ACTIVITY: Every line of the following records that includes "diam" should be copied.

Collected data:
----
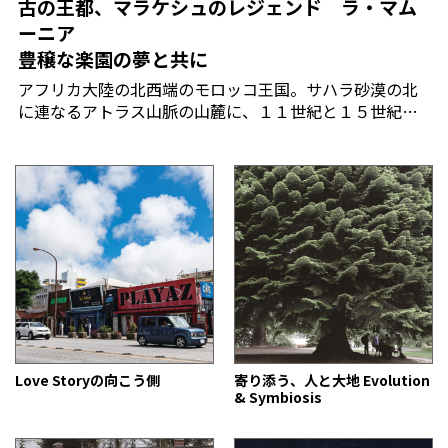
古の王都、マラケシュのレジェンド ラ・マム
ーニア
豊穣な楽園の夢と共に
アフリカ大陸の北西端のモロッコ王国。サハラ砂漠の北
に連なるアトラス山脈の山麓に、１１世紀と１５世紀の
王都であった古都マラケシュがある。優れた灌漑技術で
潤う都は、サハラの通商隊にとって、遊牧民のベルベル
族の言葉で「神の国」を意味するに相応しい地だった。
Love Storyの向こう側
寄り添う、人と大地 Evolution
& Symbiosis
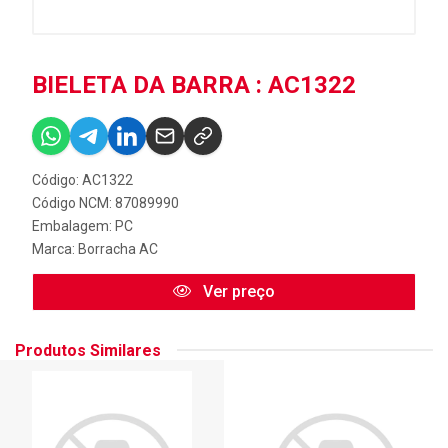
BIELETA DA BARRA : AC1322
Código: AC1322
Código NCM: 87089990
Embalagem: PC
Marca:
Borracha AC
Ver preço
Produtos Similares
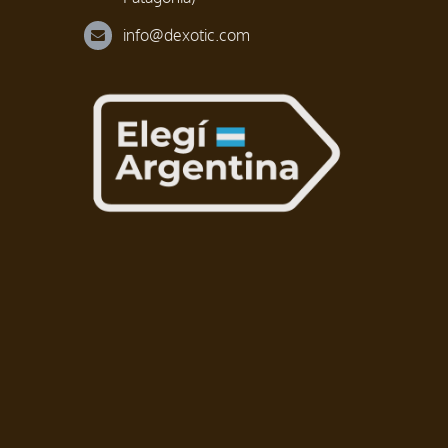
info@dexotic.com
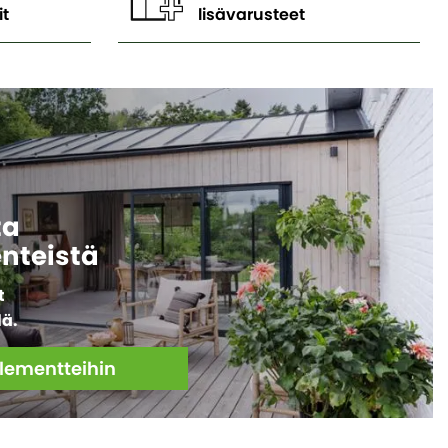
it
lisävarusteet
ta
enteistä
t
lä.
elementteihin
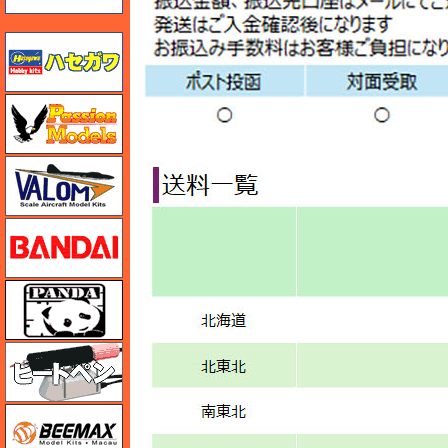
ハセガワ
ハセガワ
バロムモデル
バンダイ
パンダホビー
ヒートペン（十和田技研・ブレインファクトリー）
BEEMAX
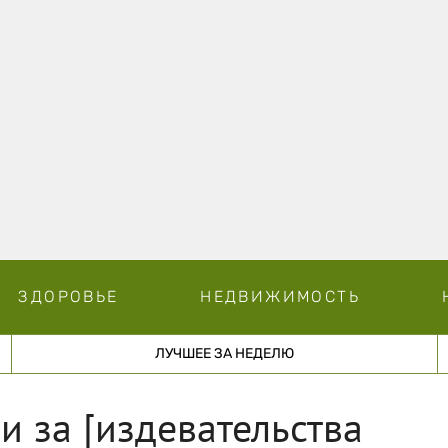
ЗДОРОВЬЕ
НЕДВИЖИМОСТЬ
ЛУЧШЕЕ ЗА НЕДЕЛЮ
и за [издевательства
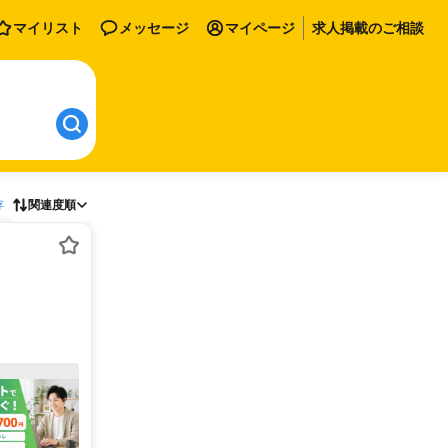
マイリスト
メッセージ
マイページ
求人掲載のご相談
存
関連度順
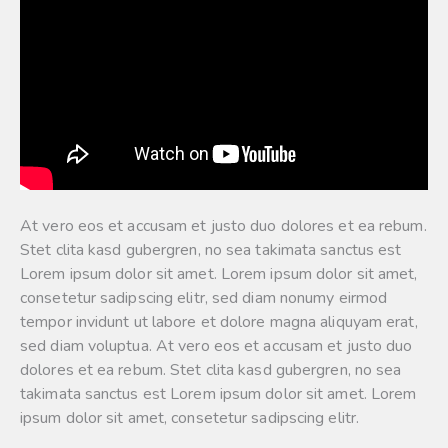
At vero eos et accusam et justo duo dolores et ea rebum.
Stet clita kasd gubergren, no sea takimata sanctus est
Lorem ipsum dolor sit amet. Lorem ipsum dolor sit amet,
consetetur sadipscing elitr, sed diam nonumy eirmod
tempor invidunt ut labore et dolore magna aliquyam erat,
sed diam voluptua. At vero eos et accusam et justo duo
dolores et ea rebum. Stet clita kasd gubergren, no sea
takimata sanctus est Lorem ipsum dolor sit amet. Lorem
ipsum dolor sit amet, consetetur sadipscing elitr.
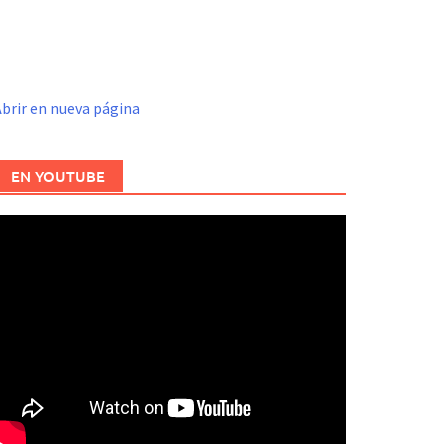
brir en nueva página
EN YOUTUBE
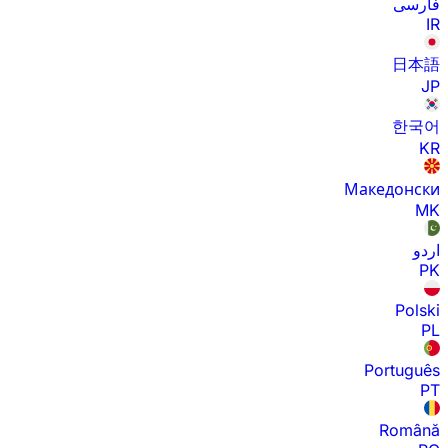
فارسی
IR
日本語
JP
한국어
KR
Македонски
MK
اردو
PK
Polski
PL
Português
PT
Română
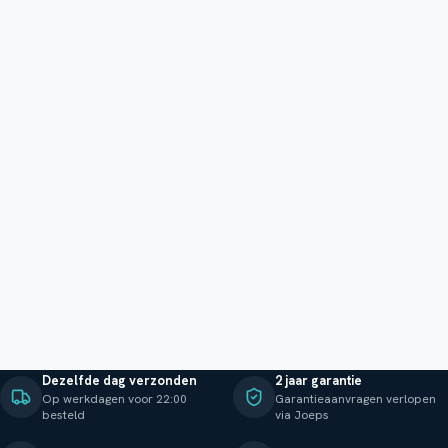
Dezelfde dag verzonden
2 jaar garantie
Op werkdagen voor 22:00
Garantieaanvragen verlopen
besteld
via Joeps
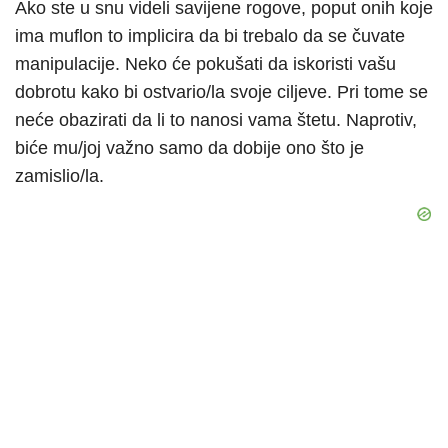
Ako ste u snu videli savijene rogove, poput onih koje
ima muflon to implicira da bi trebalo da se čuvate
manipulacije. Neko će pokušati da iskoristi vašu
dobrotu kako bi ostvario/la svoje ciljeve. Pri tome se
neće obazirati da li to nanosi vama štetu. Naprotiv,
biće mu/joj važno samo da dobije ono što je
zamislio/la.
----
WRITTEN ANSWER:
consetetur sadipscing elitr, sed diam nonumy eirmod
sed diam voluptua. At vero eos et accusam et justo duo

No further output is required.